“… choose life …”
This day I call heaven and earth as witnesses against you that I have set before you life and death, blessings and curses. Now choose life, so that you and your children may live 20 and that you may love the LORD your God, listen to his voice, and hold fast to him. For the LORD is your life, and he will give you many years in the land he swore to give to your fathers, Abraham, Isaac and Jacob.
(Deuteronomy 30:19-20; NIV. Please read Deuteronomy 28-30.)
The Lord put the issue before them … blessings or cursings. They have within their power to choose life or death. He begs them to choose life … for in choosing life, you bless yourself and your children. How do they make that choice? They choose to love God – to listen to His voice – to hold fast to Him.
“The Lord is your life” … may I choose those things that will make this true in me.

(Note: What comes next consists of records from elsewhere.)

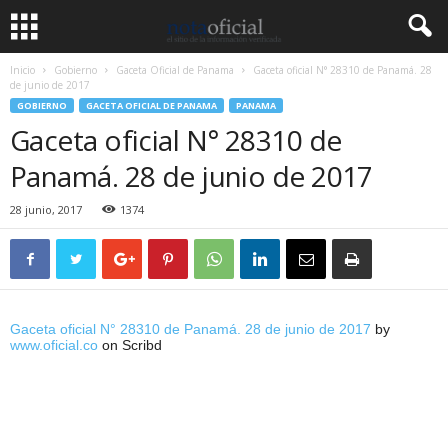
Inicio
Gobierno
Gaceta Oficial de Panama
Gaceta oficial N° 28310 de Panamá. 28
de junio de 2017
GOBIERNO
GACETA OFICIAL DE PANAMA
PANAMA
Gaceta oficial N° 28310 de
Panamá. 28 de junio de 2017
28 junio, 2017
1374
Gaceta oficial N° 28310 de Panamá. 28 de junio de 2017
by
www.oficial.co
on Scribd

ON SECOND THOUGHT: After reading this … is it any wonder that Joshua gave a similar “invitation” in his closing address to God’s people? (We will get there in just a few days.)
February 7, 2008 at 9:38 am
It’s interesting when I look at it … the way it really is … I choose the blessing or curse. I’ve always wanted to believe God was choosing it and I really had no control. In believing that way, I was able to be God’s victim … and I did not have to take responsibility for my circumstances.
Who would knowingly choose a curse? I know that I wouldn’t … or would I? Have I ? The times that I’ve made the choice to go outside of God’s will, I was always able to justify it somehow in my mind … and if i could justify it then it wouldn’t bring the punishment … I hoped. I was either so enticed, so scared, so depressed, so sad, so happy, that I just didn’t think God really knew what was best for me at that time. Surely He would want me to do what I thought was best. EEK … it’s hard to even type that. But it’s how I thought.
In reading the Old Testament this last month or so, I’ve really started seeing the seriousness of God. He does not just say things to say them … He means it. He is the model of consistency. I mean … He told them something was going to happen and it happened … it didn’t matter what the circumstances … He kept His word.
So I’m starting to see … now that the fog is lifting … that I really do get to choose my fate. Why would I choose anything other than God’s blessings?! I pray I never get into the place again where the curse actually looks worth it.
February 7, 2008 at 8:44 pm
I love the words in 30:11 “Now what I am commanding you today is not too difficult for you or beyond your reach.”
God gave us instructions, not too difficult to follow, on how to chose life…to chose the blessings.
I have made deliberate choices…defiant choices…that were against the Lord’s command. I cannot explain the “why” of it…He told me not to do those things, I knew there would be punishment and consequences. I did it anyway. Father forgive me. I hope that I am able to do better now…I want to live my life governed by His commands, by His truths…so that I can have His blessings.